*** Opening of Raw data ***
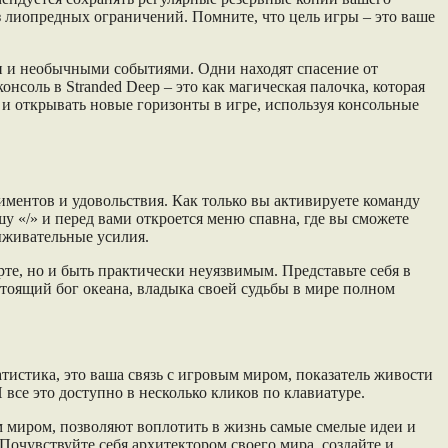
 лиопредных ограничений. Помните, что цель игры – это ваше
и и необычными событиями. Одни находят спасение от
соль в Stranded Deep – это как магическая палочка, которая
 и открывать новые горизонты в игре, используя консольные
иментов и удовольствия. Как только вы активируете команду
у «/» и перед вами откроется меню спавна, где вы сможете
ыживательные усилия.
арте, но и быть практически неуязвимым. Представьте себя в
астоящий бог океана, владыка своей судьбы в мире полном
атистика, это ваша связь с игровым миром, показатель живости
все это доступно в несколько кликов по клавиатуре.
м миром, позволяют воплотить в жизнь самые смелые идеи и
Почувствуйте себя архитектором своего мира, создайте и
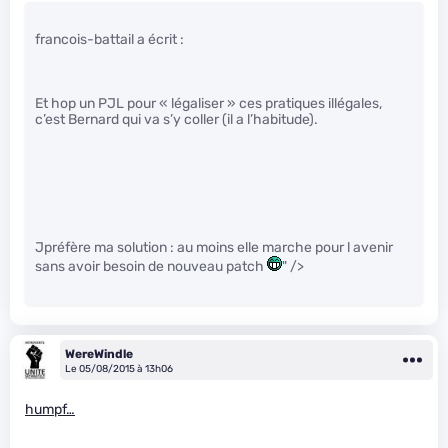
francois-battail a écrit :
Et hop un PJL pour « légaliser » ces pratiques illégales,
c’est Bernard qui va s’y coller (il a l’habitude).
Jpréfère ma solution : au moins elle marche pour l avenir
sans avoir besoin de nouveau patch
" />
WereWindle
Le 05/08/2015 à 13h06
humpf…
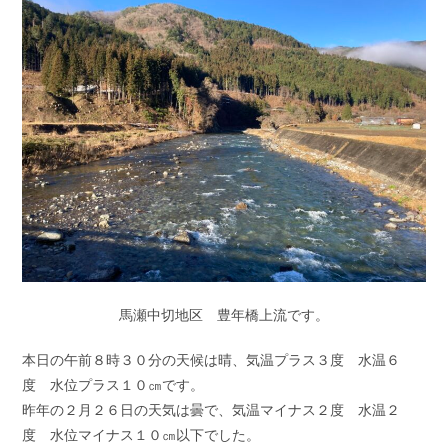
ゴ
ン
リ
ト:
ー:
馬瀬中切地区 豊年橋上流です。
本日の午前８時３０分の天候は晴、気温プラス３度 水温６
度 水位プラス１０㎝です。
昨年の２月２６日の天気は曇で、気温マイナス２度 水温２
度 水位マイナス１０㎝以下でした。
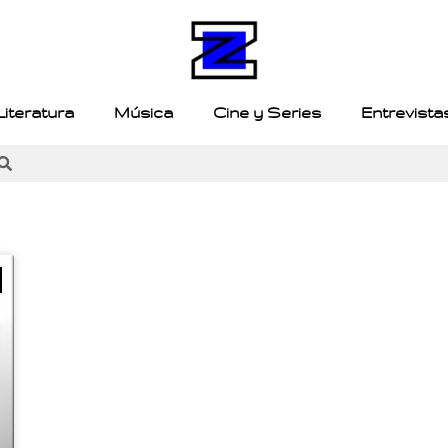
Literatura
Música
Cine y Series
Entrevista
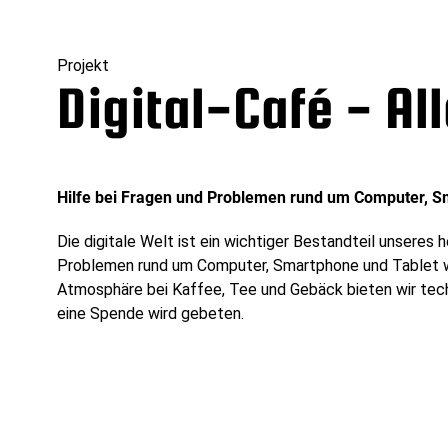
Projekt
Digital-Café - Al
Hilfe bei Fragen und Problemen rund um Computer, S
Die digitale Welt ist ein wichtiger Bestandteil unseres
Problemen rund um Computer, Smartphone und Tablet wi
Atmosphäre bei Kaffee, Tee und Gebäck bieten wir tech
eine Spende wird gebeten.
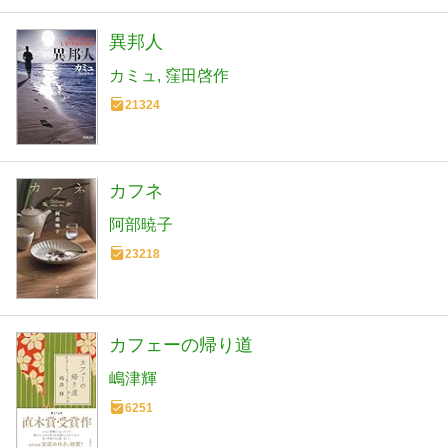
異邦人
カミュ
窪田啓作
21324
カフネ
阿部暁子
23218
カフェーの帰り道
嶋津輝
6251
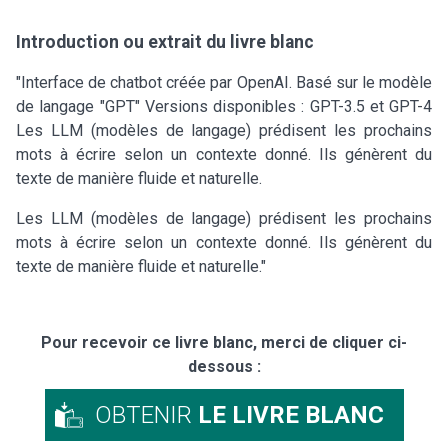
Introduction ou extrait du livre blanc
"Interface de chatbot créée par OpenAI. Basé sur le modèle
de langage "GPT" Versions disponibles : GPT-3.5 et GPT-4
Les LLM (modèles de langage) prédisent les prochains
mots à écrire selon un contexte donné. Ils génèrent du
texte de manière fluide et naturelle.
Les LLM (modèles de langage) prédisent les prochains
mots à écrire selon un contexte donné. Ils génèrent du
texte de manière fluide et naturelle."
Pour recevoir ce livre blanc, merci de cliquer ci-
dessous :
OBTENIR
LE LIVRE BLANC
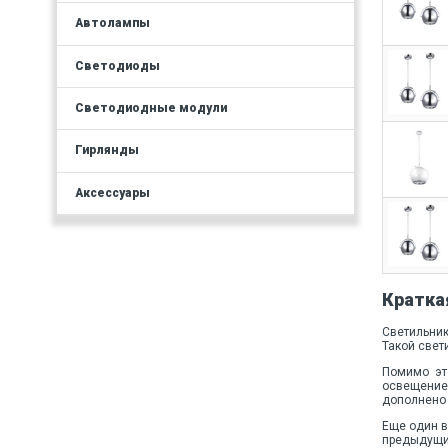
Автолампы
Светодиоды
Светодиодные модули
Гирлянды
Аксессуары
Кратка
Светильник
Такой свет
Помимо эт
освещение 
дополнено 
Еще один в
предыдущий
*** Close of Raw data ***
- [What you will do] Please show the lines of the material that contain the string "fluide".

- [Solution]
texte de manière fluide et naturelle.
texte de manière fluide et naturelle."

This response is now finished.